In what has been a mostly wet (wetter than normal) and mild summer for Australia, the continent is now dealing with extremely harsh weather conditions, a characteristic common in the summertime.
Temperatures have risen up to the 40s in southeastern Australia, with some areas expected to reach 45 degrees celsius. The heatwave has stoked bush fires near the city of Adelaide and has caused significant damage to homes and residential towers.
The Bureau of Meteorology explained that the large pressure system sitting out in the Tasman and inland trough act together to funnel in a hot northerly air mass. The air mass brings along with it severe to extreme heatwave conditions, with temperatures being expected to increase up to 16 degrees above the average in some areas.
The SA Country Fire Service duty commander, Yvette Dowling told reporters that the Country Fire Authority teams were assessing the damage. While two homes have been feared to be either damaged or destroyed, the firefighters believe that there could be up to 11 structures that have been affected by the fires.
More than 400 firefighters were at work trying to control the blaze, which has now burned more than 2,500 hectares (around 6,177 acres) of land, and has recorded an overall fire perimeter of 24km.
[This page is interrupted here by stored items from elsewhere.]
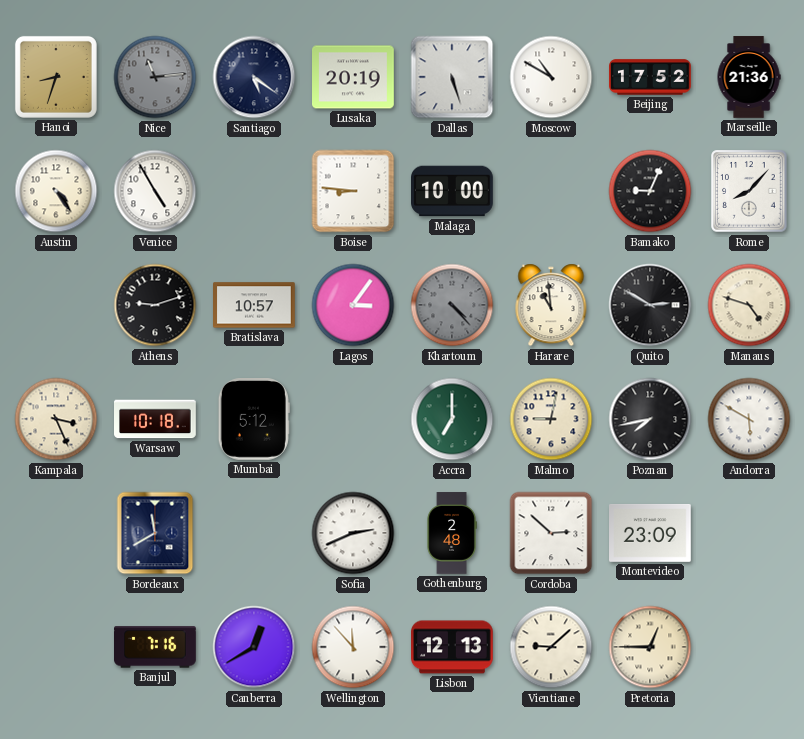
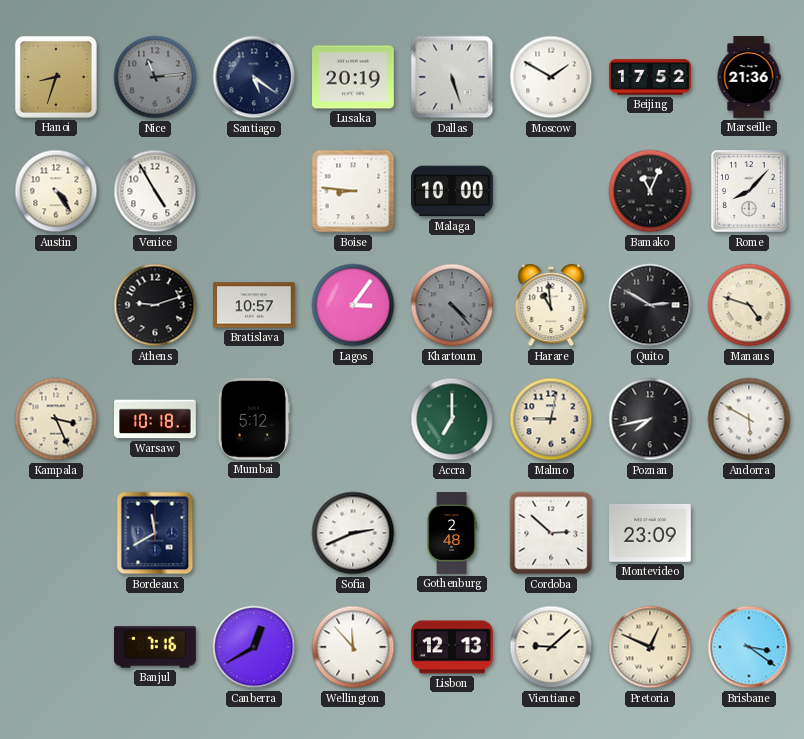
Moscow: 10:50 -> 1:50
Bamako: 9:04 -> 11:04
Pretoria: 12:45 -> 12:49
Brisbane: none -> 3:21
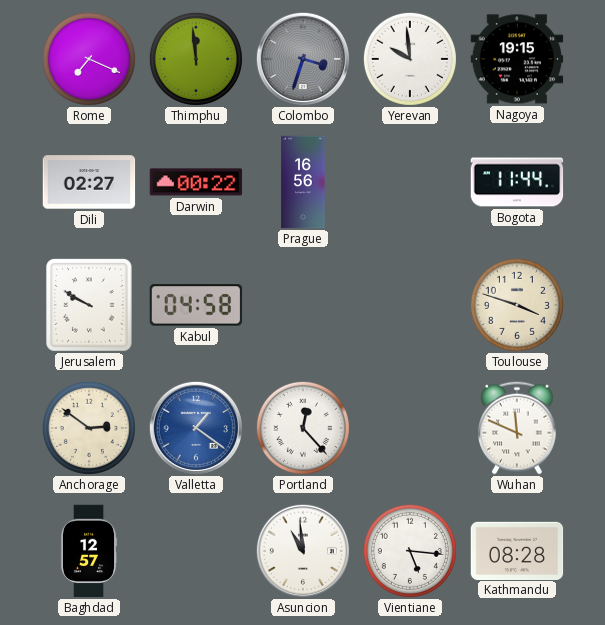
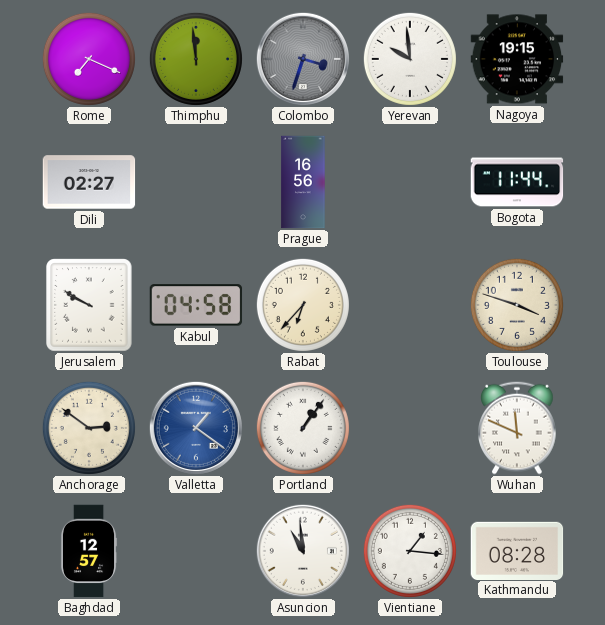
Darwin: 00:22 -> none
Rabat: none -> 6:37
Portland: 12:23 -> 1:06
Vientiane: 5:16 -> 1:16
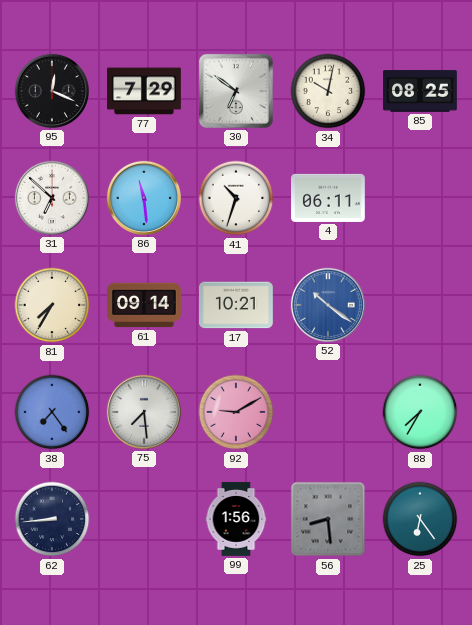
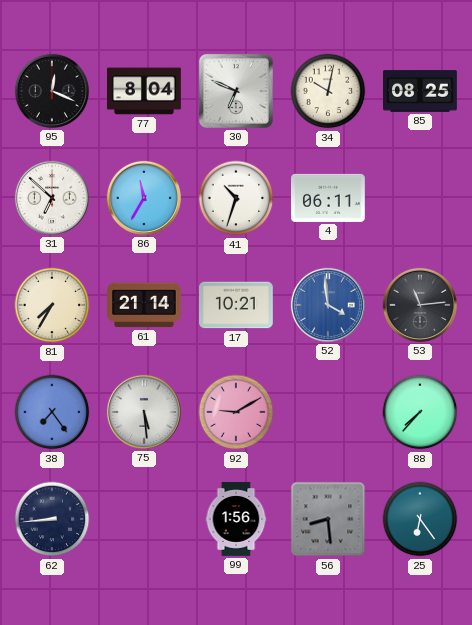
77: 7:29 -> 8:04
30: 6:51 -> 6:49
86: 11:29 -> 11:35
61: 09:14 -> 21:14
52: 10:21 -> 3:59
53: none -> 11:14
75: 7:29 -> 5:29
88: 7:35 -> 7:37
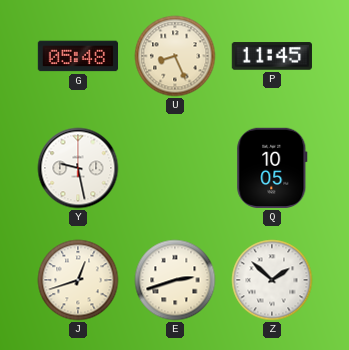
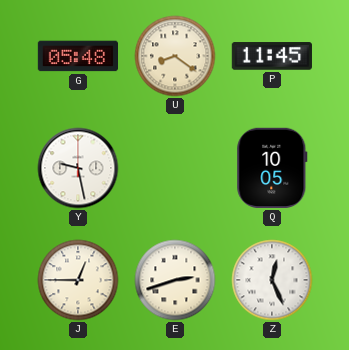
U: 8:26 -> 8:21
J: 12:42 -> 12:45
Z: 1:52 -> 12:26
As Australia prepares for Australia Day on 26 January, the heatwave is expected to continue in New South Wales and Queensland. However, on Monday, sweltering conditions have eased in most areas of Victoria and South Australia. "In Melbourne, the heatwave is over," senior BOM meteorologist Dean Narramore said.
While authorities are still on alert for possible bushfires, meteorologists are expecting lower temperatures this week.